# Abricate analysis of pipolin-containing strains

### Author: Liubov Chuprikova

In [2]:
# import modules
import os
import subprocess
import pandas
import numpy
from utilities import check_dir
import sys
sys.getdefaultencoding()

'utf-8'

In [14]:
# functions and variables
ABRICATE_PATH = '/home/liubov/repos/abricate/bin/abricate'
GENOMES_PATH = '/home/liubov/Documents/tfm/the_whole_analysis/all_genomes'
WORKING_DIR = '/home/liubov/Documents/tfm/the_whole_analysis/abricate_analysis'

def get_abricate_databases():
    """
    Run `abricate --list` and parse available databases from stdout.
    """
    abricate_list = subprocess.run([ABRICATE_PATH, '--list'],
                                   stdout=subprocess.PIPE, 
                                   stderr=subprocess.STDOUT).stdout.decode('utf-8')
    databases = []
    for line in abricate_list.split('\n'):
        entry = line.split('\t')[0]
        if entry != 'DATABASE' and entry != '':
            databases.append(entry)
    return databases

def run_abricate(database_dir, genomes_dir):
    """
    Screen all the genomes in the genomes_dir against the given database.
    """
    snp_databases = ['fumC', 'fimH', 'pointFinder_Ecoli']
    db = os.path.basename(database_dir)
    minid = '100' if db in snp_databases else '75'
    mincov = '100' if db in snp_databases else '0'
    in_genomes = os.listdir(genomes_dir)
    os.mkdir(database_dir)
    for genome in in_genomes:
        with open(os.path.join(database_dir, f'{genome[:-3]}.tab', ), 'w') as ouf:
            subprocess.run([ABRICATE_PATH, '--db', db, 
                            '--minid', minid, '--mincov', mincov,
                            '--threads', '4', '--nopath', 
                            f'{os.path.join(genomes_dir, genome)}'], stdout=ouf)

def abricate_summarize(databases, out_dir):
    summaries_dir = os.path.join(out_dir, 'summaries')
    check_dir(summaries_dir)   # create if not exists
    for db in databases:
        db_out_path = os.path.join(out_dir, db)
        if not os.path.isdir(db_out_path):
            continue
        if os.path.isfile(os.path.join(summaries_dir, f'{db}.tab')):
            continue
        db_out_files = ' '.join([os.path.join(db_out_path, file) for file in os.listdir(db_out_path)])
        with open(os.path.join(summaries_dir, f'{db}.tab'), 'w') as ouf:
            subprocess.run(f'{ABRICATE_PATH} --nopath --summary {db_out_files}',
                           shell=True, stdout=ouf)

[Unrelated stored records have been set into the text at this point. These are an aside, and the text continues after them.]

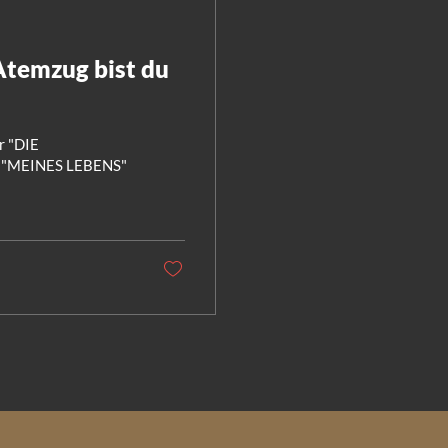
temzug bist du
r "DIE
e "MEINES LEBENS"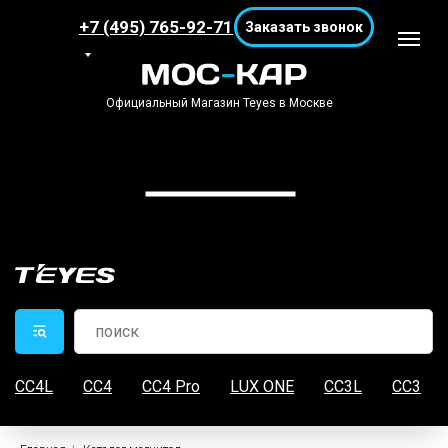
+7 (495) 765-92-71
Заказать звонок
Официальный Магазин Teyes в Москве
CC4L
CC4
CC4 Pro
LUX ONE
CC3L
CC3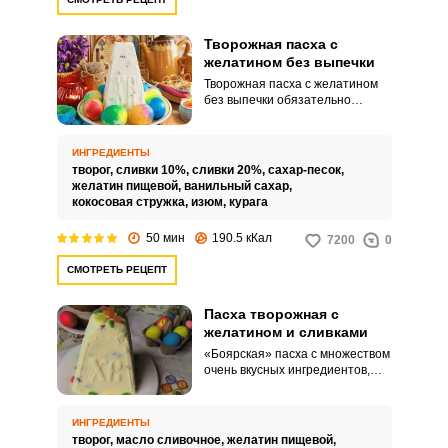
Творожная пасха с
желатином без выпечки
Творожная пасха с желатином
без выпечки обязательно
получится! Традиционно в
творожную пасху добавляют
довольно большое количество
ИНГРЕДИЕНТЫ
сливочного масла – оно не
творог,
сливки 10%,
сливки 20%,
сахар-песок,
только влияет на вкус, но,
желатин пищевой,
ванильный сахар,
главным образом, формирует
кокосовая стружка,
изюм,
курага
плотную и устойчивую
консистенцию готовому десерту.
50 мин
190.5 кКал
7200
0
Однако, и калорийность пасхи в
этом случае высокая.
СМОТРЕТЬ РЕЦЕПТ
Пасха творожная с
желатином и сливками
«Боярская» пасха с множеством
очень вкусных ингредиентов,
таких как, сливки, орехи и
цукаты. Творожный десерт
получается таким нежным, что
ИНГРЕДИЕНТЫ
мгновенно тает во рту.
творог,
масло сливочное,
желатин пищевой,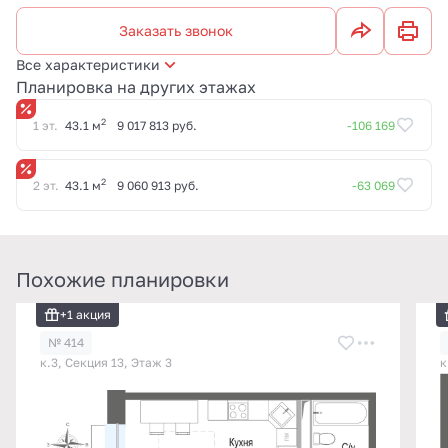
Заказать звонок
Все характеристики
Планировка на других этажах
2
1 эт.
43.1 м
9 017 813 руб.
-106 169
2
2 эт.
43.1 м
9 060 913 руб.
-63 069
Похожие планировки
+1 акция
№ 414
к.3, Секция 13, Этаж 3
к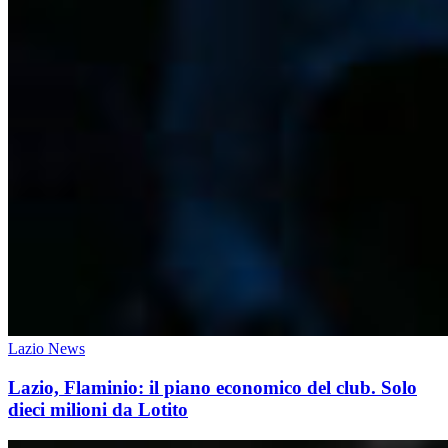
Lazio News
Lazio, Flaminio: il piano economico del club. Solo
dieci milioni da Lotito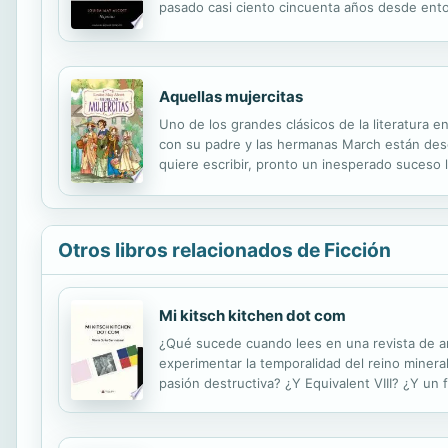
pasado casi ciento cincuenta años desde ento
espíritu crítico de una época, sigue siendo fu
Aquellas mujercitas
Uno de los grandes clásicos de la literatura
con su padre y las hermanas March están desc
quiere escribir, pronto un inesperado suceso
posible alcanzar la felicidad a través de las co
Otros libros relacionados de Ficción
Mi kitsch kitchen dot com
¿Qué sucede cuando lees en una revista de ar
experimentar la temporalidad del reino mineral
pasión destructiva? ¿Y Equivalent VIII? ¿Y un
¿Pero quién narices es Acham Hellman?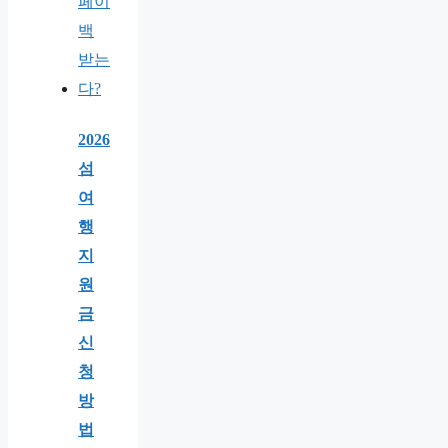
2026
섬
여
행
지
원
금
신
청
방
법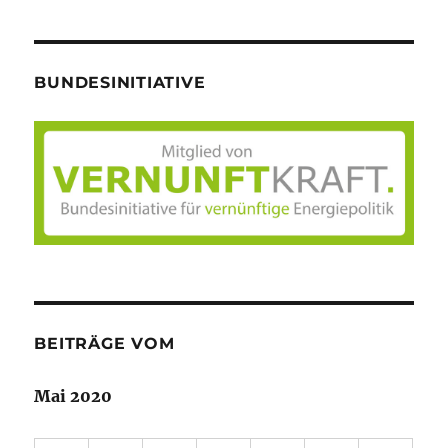
BUNDESINITIATIVE
BEITRÄGE VOM
Mai 2020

def parse_summaries(databases, summaries_dir):
    summaries_data = pandas.DataFrame(columns=databases, 
                                      index=[f'{file[:-3]}.tab' for file in os.listdir(GENOMES_PATH)])
    for db in databases:
        summary_file = os.path.join(summaries_dir, f'{db}.tab')
        if not os.path.isfile(summary_file):
            continue
        with open(summary_file) as inf:
            for line in inf:
                if line[0] != '#':
                    genome, number = line.strip().split(sep='\t')[:2]
                    summaries_data.at[genome, db] = number

    return summaries_data

def set_chtype(from_df, to_df, chtype):
    for _, row in from_df.iterrows():
        entry = row['#FILE']
        index_array = numpy.flatnonzero(row == 100)
        if len(index_array) > 1:
            raise AssertionError('More than a single variation locus was defined!')
        if len(index_array) == 0:
            entry_type = numpy.nan
        else:
            entry_type = row.index[index_array[0]]
        to_df.at[entry, chtype] = entry_type

## The analysis
### 1. Run abricate with all available databases and summarize the output

In [4]:
abricate_dbs = get_abricate_databases()

In [5]:
for database in abricate_dbs:
    db_dir = os.path.join(WORKING_DIR, database)
    if not os.path.isdir(db_dir) and database != 'REL-DB'  and database != 'RIP-DB':
        run_abricate(db_dir, GENOMES_PATH)

In [6]:
abricate_summarize(abricate_dbs, WORKING_DIR)
summaries = parse_summaries(abricate_dbs, os.path.join(WORKING_DIR, 'summaries'))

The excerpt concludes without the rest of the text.